In February 2016, Fort announced he would relinquish his support for Hillary Clinton, instead supporting Bernie Sanders in the 2016 Democratic Party presidential primaries. He issued a statement saying, "After months of looking at Bernie’s record and studying his positions on healthcare, Wall Street, predatory lending and the minimum wage, I came to the conclusion that Bernie’s position on the issues that affect my constituents in Georgia the most conform most closely to my positions." He also cited the ejection of Black Lives Matter protestors from a Hillary Clinton speech at Clark Atlanta University in 2015 as motivation to shy away from the Clinton campaign during the primary. His endorsement of Bernie Sanders for President made Fort the highest-ranking African-American legislator in the South to endorse Sanders.

=== 2017 Atlanta mayoral election ===
As a candidate for mayor of Atlanta, Vincent Fort was endorsed by U.S. Senator Bernie Sanders, former Democratic Governor of Georgia Roy Barnes, Atlanta Hip-Hop artist and business owner Michael Render, also known as Killer Mike, as well as 28 local labor unions. His key campaign issues include affordable housing and stopping gentrification in Atlanta, as well as providing two free years of community and technical college to graduates of Atlanta public schools. Fort's platform had been described as democratic socialist.
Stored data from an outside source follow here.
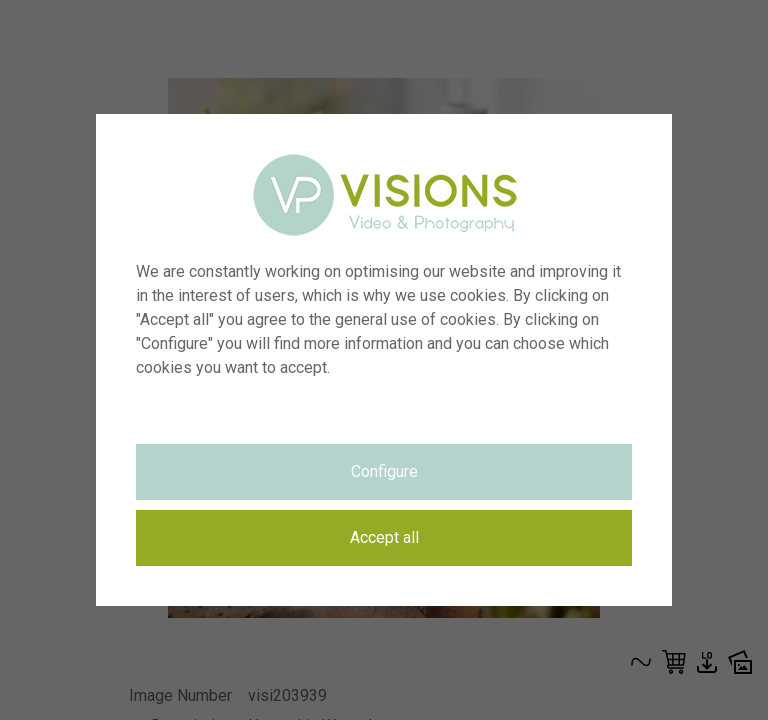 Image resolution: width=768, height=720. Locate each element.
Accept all (384, 537)
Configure (384, 471) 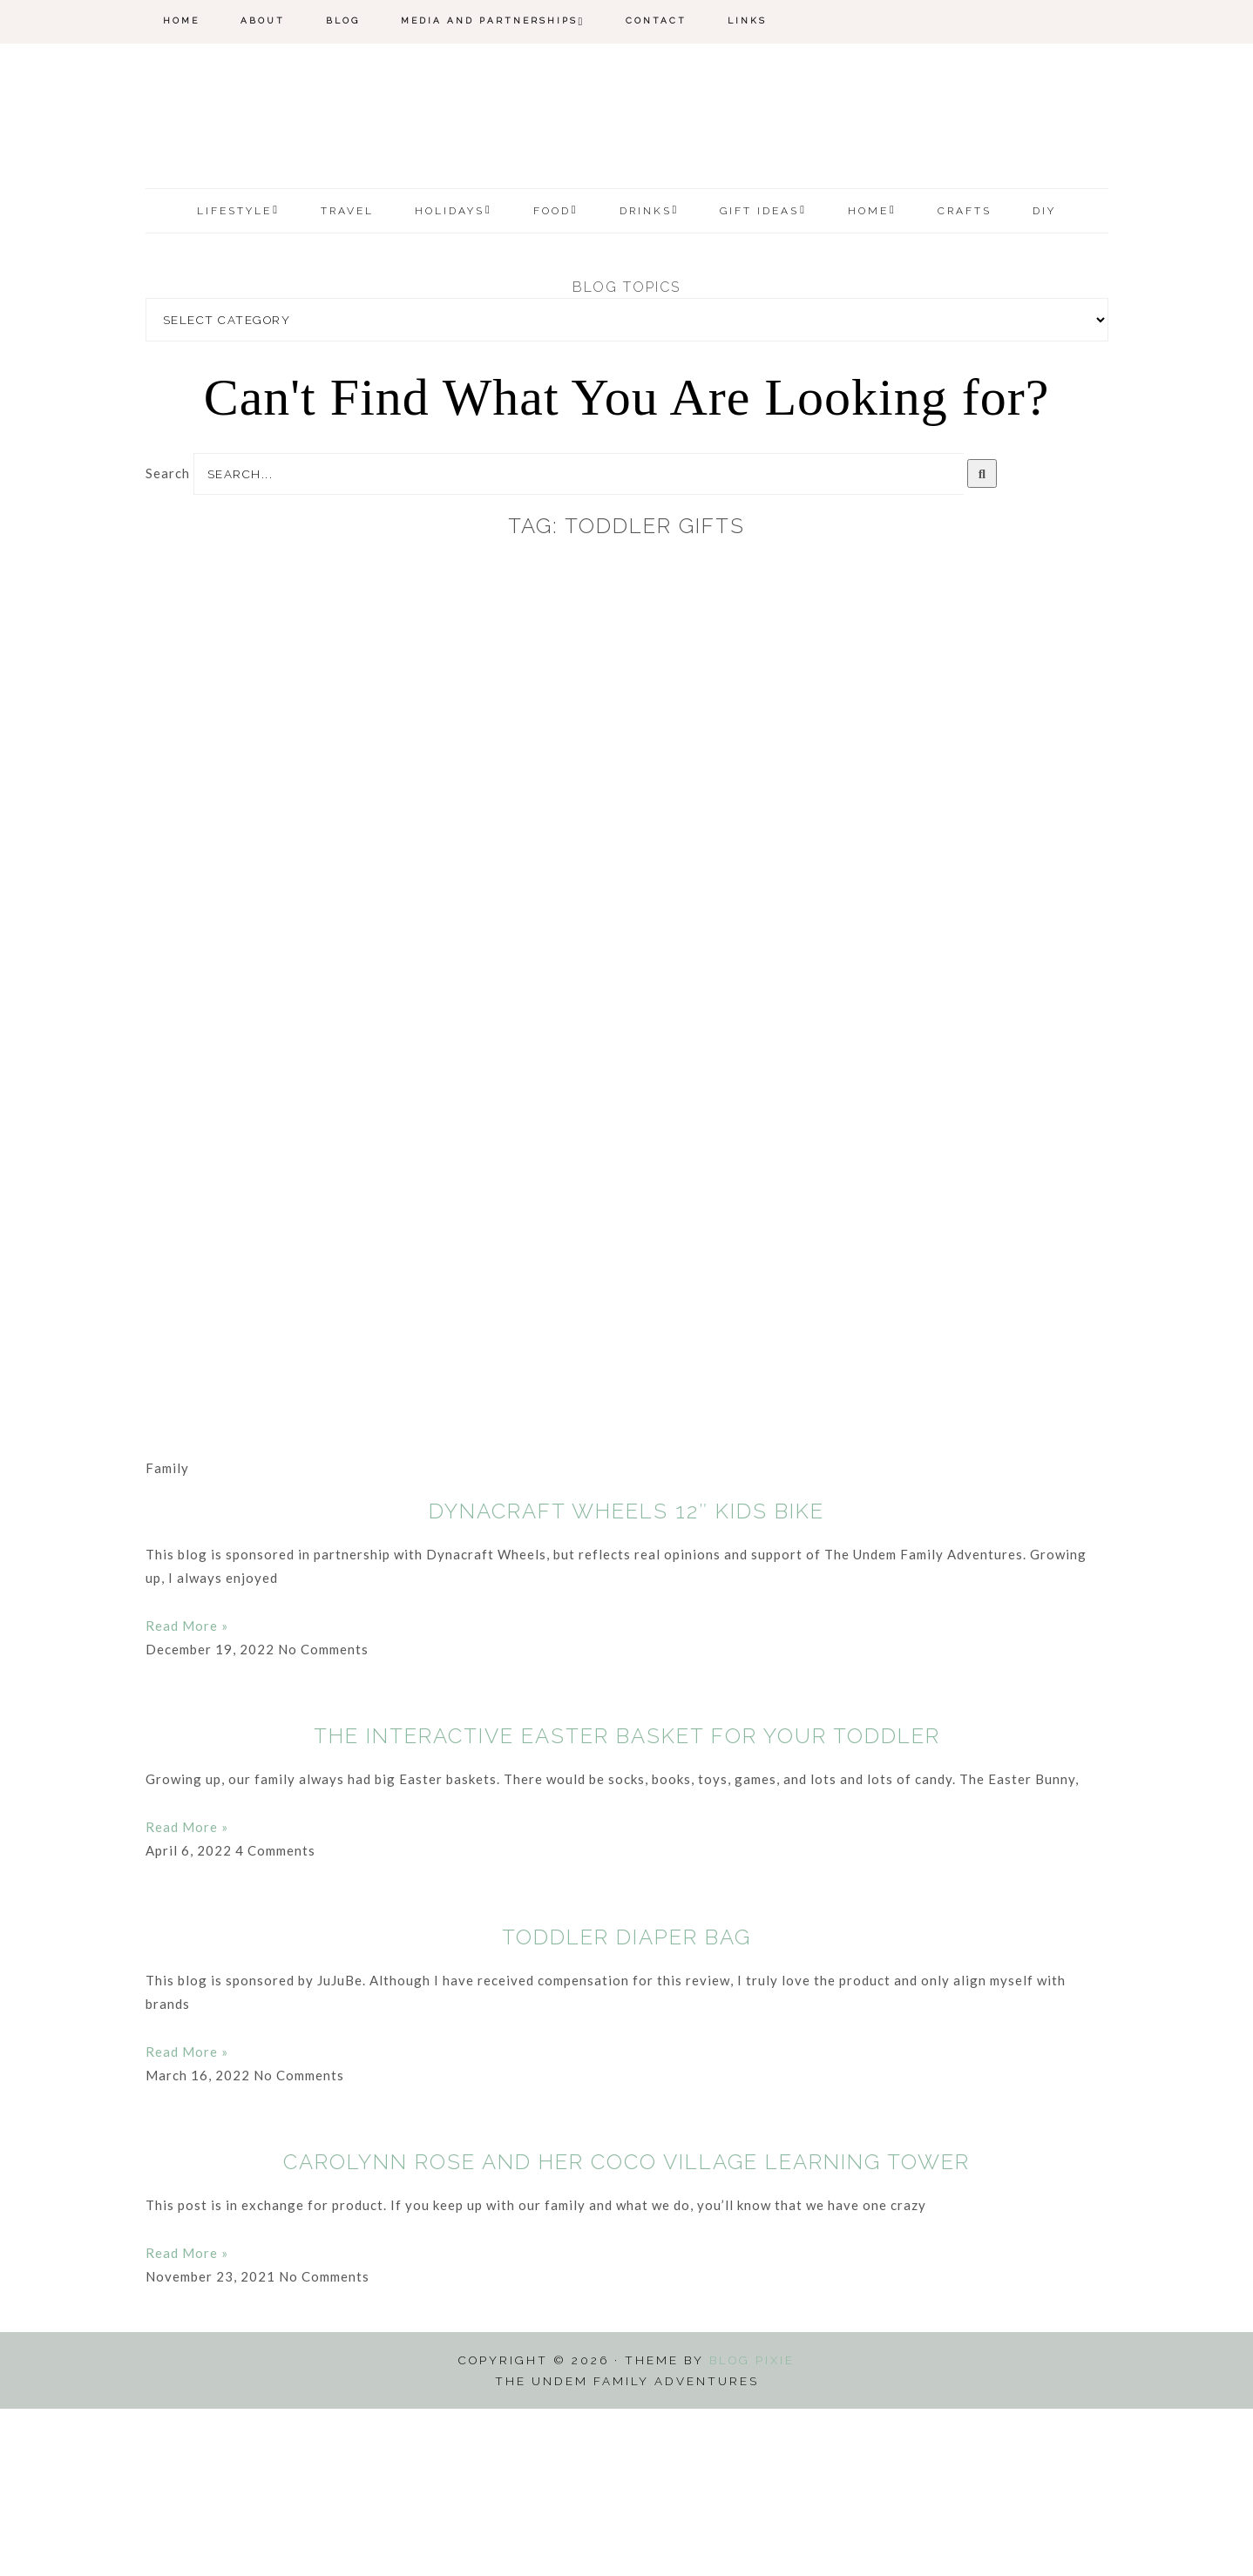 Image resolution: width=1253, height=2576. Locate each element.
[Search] (982, 640)
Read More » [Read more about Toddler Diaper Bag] (187, 2219)
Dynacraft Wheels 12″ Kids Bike (626, 1678)
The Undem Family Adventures (627, 203)
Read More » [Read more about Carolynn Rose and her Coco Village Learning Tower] (187, 2420)
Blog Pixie (752, 2527)
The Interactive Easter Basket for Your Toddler (627, 1903)
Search (168, 640)
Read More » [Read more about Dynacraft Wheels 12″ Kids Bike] (187, 1793)
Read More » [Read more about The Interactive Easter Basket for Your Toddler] (187, 1994)
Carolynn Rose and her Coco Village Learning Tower (626, 2329)
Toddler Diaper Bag (626, 2104) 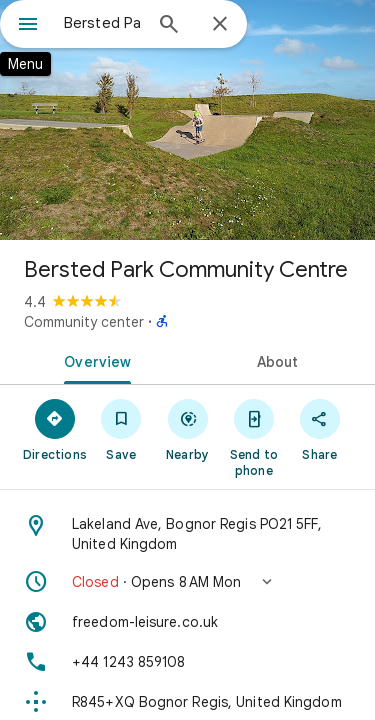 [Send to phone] (254, 437)
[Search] (169, 26)
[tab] (94, 360)
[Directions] (55, 429)
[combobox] (102, 23)
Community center (84, 322)
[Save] (121, 429)
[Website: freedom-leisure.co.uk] (187, 622)
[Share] (320, 429)
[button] (187, 582)
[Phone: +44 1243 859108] (187, 662)
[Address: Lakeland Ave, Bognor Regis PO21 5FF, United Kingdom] (187, 534)
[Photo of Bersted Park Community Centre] (187, 120)
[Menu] (28, 26)
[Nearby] (187, 429)
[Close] (220, 25) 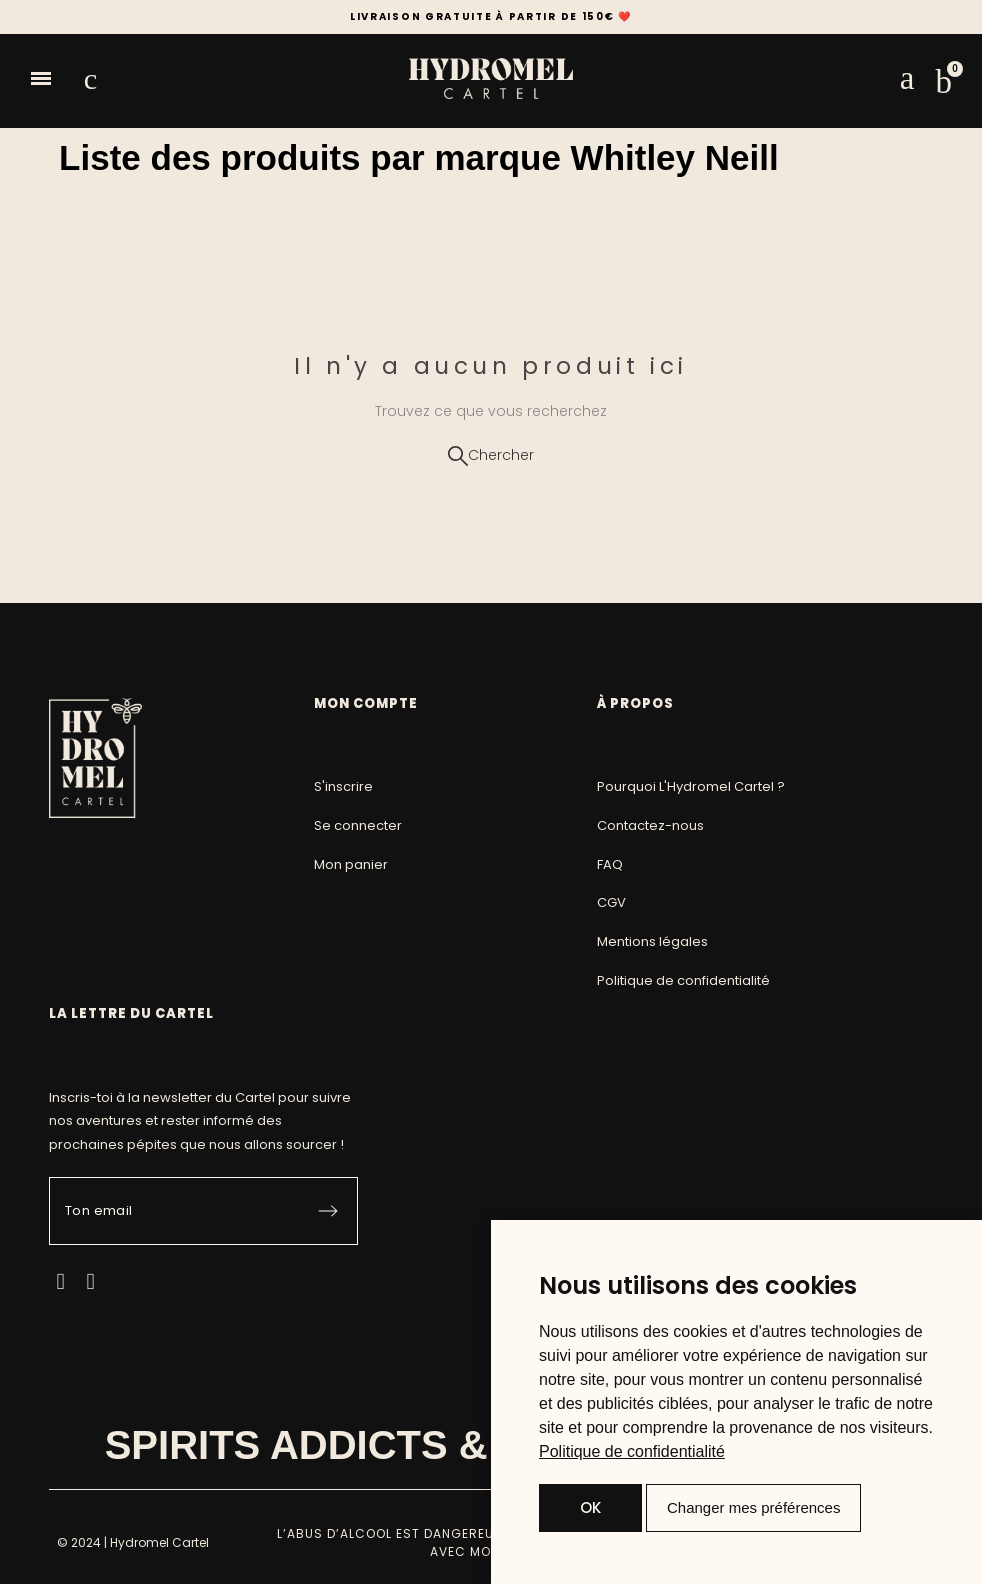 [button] (41, 79)
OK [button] (590, 1507)
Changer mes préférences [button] (753, 1507)
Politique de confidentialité (632, 1451)
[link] (632, 1451)
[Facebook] (60, 1281)
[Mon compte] (907, 78)
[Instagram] (90, 1281)
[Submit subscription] (328, 1211) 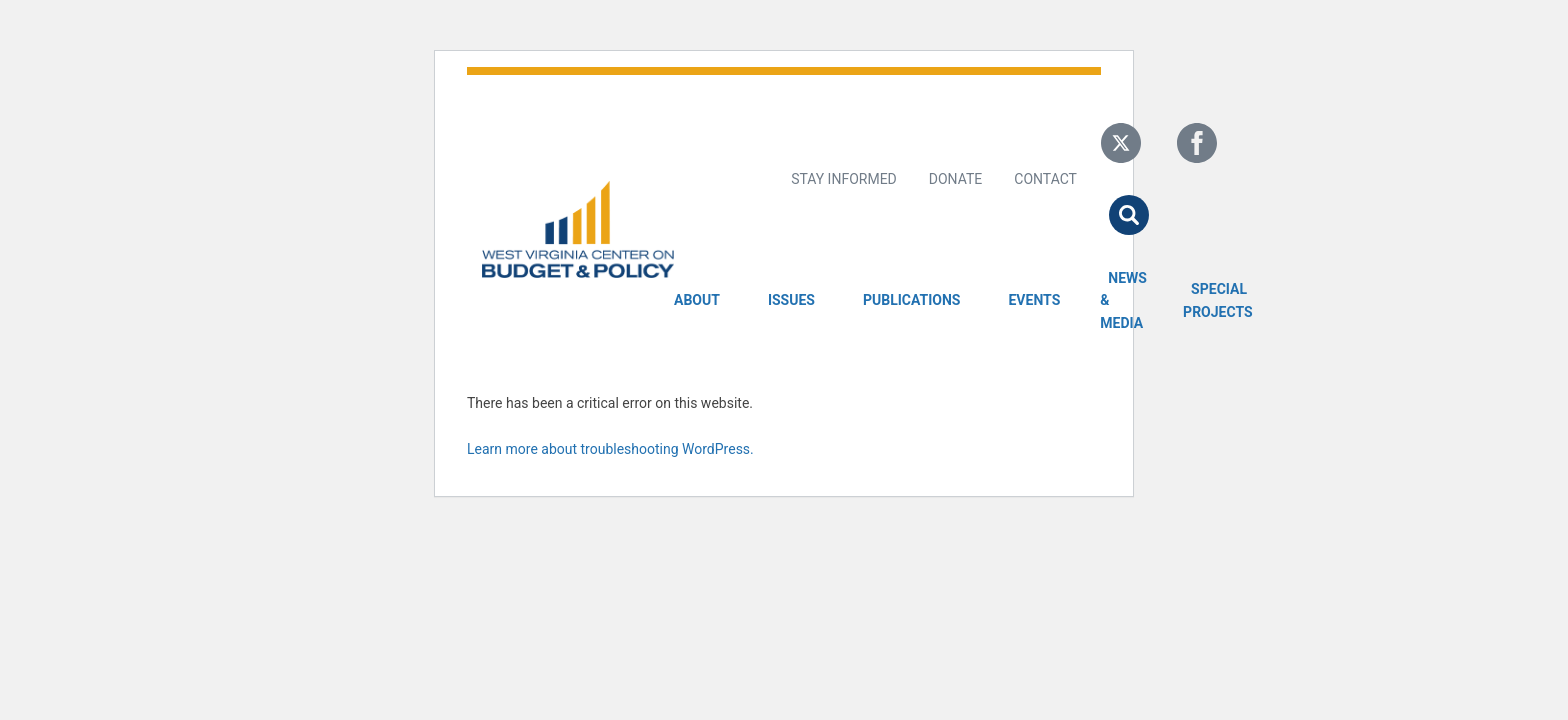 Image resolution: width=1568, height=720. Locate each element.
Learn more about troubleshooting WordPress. (610, 449)
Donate (956, 179)
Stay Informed (844, 179)
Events (1034, 300)
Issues (791, 300)
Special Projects (1221, 300)
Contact (1045, 179)
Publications (912, 300)
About (697, 300)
On September 30, 2017, Bernie Sanders held a rally for Vincent Fort in Saint Philip AME Church in Atlanta's East Lake neighborhood. Fort finished fifth in the November election, receiving 9,310 (10%) of the votes which were cast.

=== 2022 congressional election ===
In January 2022, Fort declared his candidacy for Georgia's 13th congressional district in the 2022 election. Fort came in 4th place out of 4 in the race.

== Personal life and death ==
Fort had a son and two daughters. He died from cancer on December 22, 2024, at the age of 68.